The same is true of safety, especially under this government. Last month I commented on how campaigners who had fought for something to be done about dangerous tower cranes, spurred by deaths like that of Michael Alexa in Battersea, were concerned that the government could scrap the legislation they had achieved.
http://randompottins.blogspot.co.uk/2012/05/victims-mother-liliana-alexa-centre.html
Michael Alexa was killed in the street outside his mother's house on September 26, 2006 when a 165 foot crane collapsed in Thessaly Road, Battersea. The crane driver, Jonathan Cloke, 37. was also killed.
Following campaigning, in which Michael Alexa's mother Liliana played an active part with the Battersea Crane Disaster Action Group, supported by the Construction Safety Campaign and London Hazards Centre, in 2010 the Notification of Tower Crane Regulations Act was introduced, with a 'Crane Register'. Although campaigners might not have been satisfied this went far enough, at least they had got a result.
But it seems for the government it went too far.

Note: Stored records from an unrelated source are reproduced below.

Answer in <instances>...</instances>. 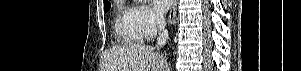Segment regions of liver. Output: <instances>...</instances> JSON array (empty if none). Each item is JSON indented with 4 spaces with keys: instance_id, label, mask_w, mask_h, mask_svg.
I'll return each instance as SVG.
<instances>
[{
    "instance_id": "liver-1",
    "label": "liver",
    "mask_w": 301,
    "mask_h": 71,
    "mask_svg": "<svg viewBox=\"0 0 301 71\" xmlns=\"http://www.w3.org/2000/svg\"><path fill=\"white\" fill-rule=\"evenodd\" d=\"M166 58L155 52L154 47L131 43L105 51L102 71H165Z\"/></svg>"
}]
</instances>
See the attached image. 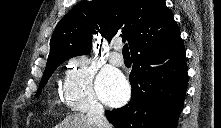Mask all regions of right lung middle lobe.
Here are the masks:
<instances>
[{
  "label": "right lung middle lobe",
  "mask_w": 221,
  "mask_h": 128,
  "mask_svg": "<svg viewBox=\"0 0 221 128\" xmlns=\"http://www.w3.org/2000/svg\"><path fill=\"white\" fill-rule=\"evenodd\" d=\"M67 59H69V58H65L63 60L50 63L46 66L45 72H44L42 80H41L40 88L44 87L47 80L50 78V76L55 71V69ZM40 92H41V89L38 90V93L36 94V96H39Z\"/></svg>",
  "instance_id": "dd1d6c3e"
}]
</instances>
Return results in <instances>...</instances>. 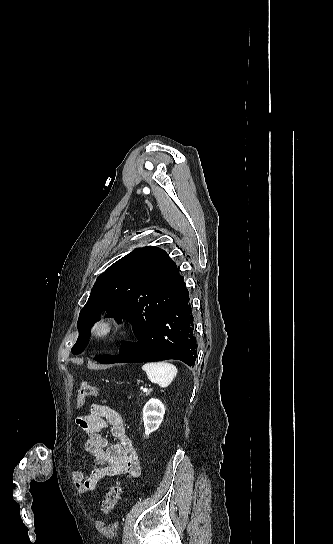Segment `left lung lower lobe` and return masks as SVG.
<instances>
[{"label":"left lung lower lobe","instance_id":"0a47b994","mask_svg":"<svg viewBox=\"0 0 333 544\" xmlns=\"http://www.w3.org/2000/svg\"><path fill=\"white\" fill-rule=\"evenodd\" d=\"M135 342L126 343L116 356L101 355L102 364L139 363L178 359L193 365L197 357L194 315L186 289L154 319L133 326Z\"/></svg>","mask_w":333,"mask_h":544}]
</instances>
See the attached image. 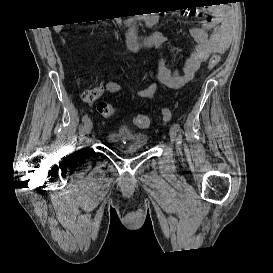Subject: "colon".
I'll use <instances>...</instances> for the list:
<instances>
[{
	"mask_svg": "<svg viewBox=\"0 0 273 273\" xmlns=\"http://www.w3.org/2000/svg\"><path fill=\"white\" fill-rule=\"evenodd\" d=\"M219 63V57L214 55L209 61L208 70L214 69ZM100 95V90L95 87L88 88L83 93V98L86 102H95ZM98 112L105 118H112L115 116V108L111 103L108 102H98L97 103ZM160 118L163 121H170L172 118V112L168 108H163L160 110ZM133 122L138 127H147L149 125V119L145 115H137L133 118Z\"/></svg>",
	"mask_w": 273,
	"mask_h": 273,
	"instance_id": "5ec220e1",
	"label": "colon"
}]
</instances>
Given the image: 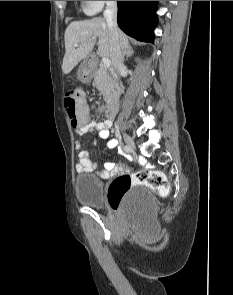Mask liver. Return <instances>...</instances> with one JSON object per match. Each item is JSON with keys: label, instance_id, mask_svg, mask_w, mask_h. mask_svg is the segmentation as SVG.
Segmentation results:
<instances>
[{"label": "liver", "instance_id": "6515ba94", "mask_svg": "<svg viewBox=\"0 0 233 295\" xmlns=\"http://www.w3.org/2000/svg\"><path fill=\"white\" fill-rule=\"evenodd\" d=\"M98 38V55L111 58L110 31L105 19L96 17L91 20L71 22L65 30V55L62 71L69 74L73 68L85 59L93 50ZM120 48L126 50L129 45L128 36L118 29ZM78 44L79 47H75Z\"/></svg>", "mask_w": 233, "mask_h": 295}]
</instances>
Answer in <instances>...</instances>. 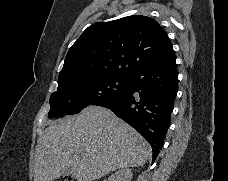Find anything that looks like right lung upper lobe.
<instances>
[{"label":"right lung upper lobe","instance_id":"cb5924a9","mask_svg":"<svg viewBox=\"0 0 228 181\" xmlns=\"http://www.w3.org/2000/svg\"><path fill=\"white\" fill-rule=\"evenodd\" d=\"M173 50L153 18L128 16L89 26L69 49L58 86L105 75L132 76Z\"/></svg>","mask_w":228,"mask_h":181}]
</instances>
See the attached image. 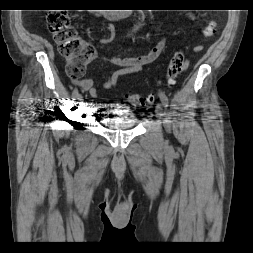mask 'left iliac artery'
Returning a JSON list of instances; mask_svg holds the SVG:
<instances>
[{"label": "left iliac artery", "instance_id": "44dca946", "mask_svg": "<svg viewBox=\"0 0 253 253\" xmlns=\"http://www.w3.org/2000/svg\"><path fill=\"white\" fill-rule=\"evenodd\" d=\"M160 100L164 106H167L168 104V98L164 93L159 94Z\"/></svg>", "mask_w": 253, "mask_h": 253}]
</instances>
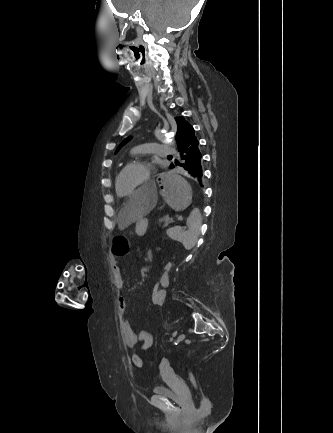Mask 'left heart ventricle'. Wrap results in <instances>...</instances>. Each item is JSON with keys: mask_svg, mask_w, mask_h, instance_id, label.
Listing matches in <instances>:
<instances>
[{"mask_svg": "<svg viewBox=\"0 0 333 433\" xmlns=\"http://www.w3.org/2000/svg\"><path fill=\"white\" fill-rule=\"evenodd\" d=\"M144 174L145 172L142 168H132L125 172L119 180L120 192L126 194L134 190L142 181Z\"/></svg>", "mask_w": 333, "mask_h": 433, "instance_id": "obj_1", "label": "left heart ventricle"}]
</instances>
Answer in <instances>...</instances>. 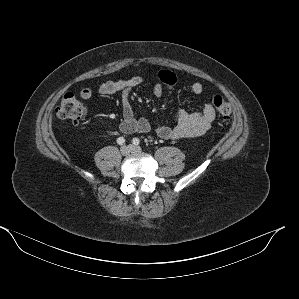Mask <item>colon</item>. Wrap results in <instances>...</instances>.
<instances>
[{"label": "colon", "instance_id": "obj_1", "mask_svg": "<svg viewBox=\"0 0 299 299\" xmlns=\"http://www.w3.org/2000/svg\"><path fill=\"white\" fill-rule=\"evenodd\" d=\"M213 105L223 122L230 124L232 122L230 103L224 97L217 95L213 98ZM56 112L59 118L78 123L86 116L87 109L74 94L68 93L63 97Z\"/></svg>", "mask_w": 299, "mask_h": 299}]
</instances>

In line with David Cameron's New Year's Resolution to "kill off the health and safety culture for good", Employment Minister Chris Grayling has had a review examining health and safety legislation, under Professor Ragnar Löfstedt - Director of the King's Centre for Risk Management at King's College, London. Lofstedt's consultations are due to end on July 4.
But it is reported that Löfstedt has proposed repealing the Notification of Tower Crane Regulations (2010).
This is despite the fact that a jury at Westminister Coroners Court this year squarely blamed bad management and inadequate safety checks or maintenance for the crane disaster which killed two men in Battersea. Had they been been allowed to they would have returned a verdict of "unlawful killing".
During the inquest it was stated that four bolts had failed some time before the accident. The owners, Falcon Cranes, had replaced them, but failed to investigate the causes of the failure. "Speaking after the verdict Liliana Alexa, Mr Alexa’s mother, said: “The bolts needed to be replaced at least every eight years but this crane had no history when Falcon bought it in 2002, so who knows how old the bolts actually were?"
http://www.yourlocalguardian.co.uk/news/local/wandsworthnews/9588212.Jury_blames_company_over_Battersea_crane_deaths/
Under the new legislation fought for by campaigners, cranes have to be fully registered and have a detailed history that can be checked by those hiring the machinery.
In the decade before the law was introduced there were 60 crane accidents, with 9 deaths and 25 serious injuries. The Health and Safety Executive which provides those figures took Falcon's 180 cranes out of service in 2007, and checked them. It found 10 per cent failed its tests.
That is just one company.
But Lofstadt proposes scrapping regulations, both on inspection and training of staff, and letting the industry look after its own affairs - as it has plainly failed to do, with dangers both to workers in construction and the public. And knowing the way this government thinks, deregulation is just the advice it wanted.
That is why the Battersea Crane Action Group campaigners, the Construction Safety Campaign and London Hazards Centre are going back to the Department of Work and Pensions to register their protest at noon on July 3, and following that with a lobby of MPs and meeting in the Houses of Parliament. That is one day before the consultation ends. Let's hope they have a good turn out.